Ventricular fibrillation (V-fib or VF) is a cardiac condition that consists of a lack of coordination of the contraction of the muscle tissue of the large chambers of the heart that eventually leads to the heart stopping altogether.
Introduction
Ventricular fibrillation is considered a medical emergency. If the arrhythmia continues for more than a few seconds, blood circulation will cease, as evidenced by lack of pulse, blood pressure and respiration, and death will occur.
Ventricular fibrillation is a cause of cardiac arrest and sudden cardiac death. The ventricular muscle twitches randomly, rather than contracting in unison, and so the ventricles fail to pump blood into the arteries and into systemic circulation. Ventricular fibrillation is a sudden lethal arrhythmia responsible for many deaths in the Western world, mostly brought on by ischemic heart disease. Despite much work, the underlying nature of fibrillation is not completely understood. Most episodes of fibrillation occur in diseased hearts, however others occur in so-called normal hearts. Much work still has to be done to elucidate the mechanisms of ventricular fibrillation.
Treatment
The condition can often be reversed by the electric discharge of DC current from a defibrillator. Antiarrhythmic agents like amiodarone or lidocaine can help, but, unlike atrial fibrillation, VF rarely reverses spontaneously in large adult mammals. Although a defibrillator is designed to correct the problem, and its effects can be dramatic, it is not always successful.
In patients at high risk of ventricular fibrillation the use of an implantable cardioverter defibrillator has been shown to be beneficial.
Re-entry
The role of re-entry or circus motion was demonstrated separately by Mines and Garrey [Mines GR 1913, Garrey WE 1914]. Mines created a ring of excitable tissue by cutting the atria out of the ray fish. Garrey cut out a similar ring from the turtle ventricle. They were both able to show that, if a ring of excitable tissue were stimulated at a single point, the subsequent waves of depolarization would pass around the ring. The waves eventually meet and cancel each other out, but, if an area of transient block occurred with a refractory period that blocked one wavefront and subsequently allowed the other to proceed retrogradely over the other path, then a self-sustaining circus movement phenomenon would result. For this to happen, however, it is necessary that there be some form of non-uniformity. In practice, this may be an area of ischemic or infarcted myocardium, or underlying scar tissue.

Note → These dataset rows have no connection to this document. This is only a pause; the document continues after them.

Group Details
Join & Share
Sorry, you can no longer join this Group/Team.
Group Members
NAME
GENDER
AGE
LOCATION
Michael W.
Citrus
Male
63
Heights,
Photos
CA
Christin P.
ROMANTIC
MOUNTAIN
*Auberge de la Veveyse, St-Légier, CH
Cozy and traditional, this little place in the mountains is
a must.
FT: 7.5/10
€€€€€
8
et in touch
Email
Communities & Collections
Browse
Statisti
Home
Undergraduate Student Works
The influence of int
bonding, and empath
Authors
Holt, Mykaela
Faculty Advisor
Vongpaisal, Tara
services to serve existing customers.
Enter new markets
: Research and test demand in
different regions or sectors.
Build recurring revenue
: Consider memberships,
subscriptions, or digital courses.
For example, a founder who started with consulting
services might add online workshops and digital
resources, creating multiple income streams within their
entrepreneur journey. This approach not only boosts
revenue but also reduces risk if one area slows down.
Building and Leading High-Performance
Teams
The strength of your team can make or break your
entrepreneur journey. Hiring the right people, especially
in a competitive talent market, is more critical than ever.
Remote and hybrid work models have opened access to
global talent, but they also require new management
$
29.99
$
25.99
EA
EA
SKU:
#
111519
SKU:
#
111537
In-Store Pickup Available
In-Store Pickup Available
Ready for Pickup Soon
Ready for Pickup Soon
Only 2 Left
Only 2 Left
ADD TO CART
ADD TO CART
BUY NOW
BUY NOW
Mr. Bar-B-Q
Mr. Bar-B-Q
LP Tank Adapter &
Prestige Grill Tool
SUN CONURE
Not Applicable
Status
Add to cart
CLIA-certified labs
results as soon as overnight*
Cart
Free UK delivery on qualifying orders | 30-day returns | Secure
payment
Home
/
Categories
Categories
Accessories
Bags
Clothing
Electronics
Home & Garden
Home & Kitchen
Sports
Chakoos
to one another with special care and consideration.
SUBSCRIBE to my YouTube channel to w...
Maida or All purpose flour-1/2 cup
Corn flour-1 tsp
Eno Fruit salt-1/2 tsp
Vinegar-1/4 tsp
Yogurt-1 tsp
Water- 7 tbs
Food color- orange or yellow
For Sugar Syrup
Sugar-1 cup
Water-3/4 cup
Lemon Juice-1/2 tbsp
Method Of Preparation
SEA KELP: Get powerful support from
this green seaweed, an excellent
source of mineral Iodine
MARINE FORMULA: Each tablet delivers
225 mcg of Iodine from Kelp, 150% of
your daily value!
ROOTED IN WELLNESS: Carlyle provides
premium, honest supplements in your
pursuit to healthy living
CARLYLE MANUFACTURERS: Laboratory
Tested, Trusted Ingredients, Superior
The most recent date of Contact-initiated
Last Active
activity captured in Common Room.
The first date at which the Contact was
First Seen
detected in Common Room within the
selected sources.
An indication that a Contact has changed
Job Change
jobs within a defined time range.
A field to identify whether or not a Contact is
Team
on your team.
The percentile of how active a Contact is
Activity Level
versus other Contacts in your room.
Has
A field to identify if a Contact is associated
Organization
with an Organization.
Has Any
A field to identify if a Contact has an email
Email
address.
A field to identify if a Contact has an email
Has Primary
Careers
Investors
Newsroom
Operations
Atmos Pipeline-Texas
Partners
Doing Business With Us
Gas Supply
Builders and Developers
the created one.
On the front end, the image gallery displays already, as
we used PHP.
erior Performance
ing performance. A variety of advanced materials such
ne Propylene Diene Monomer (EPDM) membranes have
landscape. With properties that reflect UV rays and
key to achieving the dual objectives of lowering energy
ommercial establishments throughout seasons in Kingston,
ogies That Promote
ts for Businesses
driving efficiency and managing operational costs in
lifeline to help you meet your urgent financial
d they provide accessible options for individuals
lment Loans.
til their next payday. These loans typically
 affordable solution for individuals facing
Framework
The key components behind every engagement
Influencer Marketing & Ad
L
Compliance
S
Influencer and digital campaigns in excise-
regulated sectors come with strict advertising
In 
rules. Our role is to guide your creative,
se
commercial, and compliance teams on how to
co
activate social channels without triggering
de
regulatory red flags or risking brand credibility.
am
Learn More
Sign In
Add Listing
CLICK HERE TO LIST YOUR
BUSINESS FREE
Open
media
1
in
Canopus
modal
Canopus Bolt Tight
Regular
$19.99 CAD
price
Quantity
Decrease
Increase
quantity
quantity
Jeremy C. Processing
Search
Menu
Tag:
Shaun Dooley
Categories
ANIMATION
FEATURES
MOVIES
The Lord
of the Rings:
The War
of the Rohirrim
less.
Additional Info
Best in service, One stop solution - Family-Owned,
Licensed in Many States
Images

It is possible to think of the advancing wave of depolarization as a dipole with a head and a tail. The length of the refractory period and the time taken for the dipole to travel a certain distance - the propagation velocity - will determine whether such a circumstance will arise for re-entry to occur. Factors that promote re-entry would include a slow-propagation velocity, a short refractory period with a sufficient size of ring of conduction tissue. These would enable a dipole to reach an area that had been refractory and is now able to be depolarized with continuation of the wavefront.
In clinical practice, therefore, factors that would lead to the right conditions to favour such re-entry mechanisms include increased heart size through hypertrophy or dilatation, drugs which alter the length of the refractory period and areas of cardiac disease. Therefore, the substrate of ventricular fibrillation is transient or permanent conduction block. Block due either to areas of damaged or refractory tissue leads to areas of myocardium for initiation and perpetuation of fibrillation through the phenomenon of re-entry.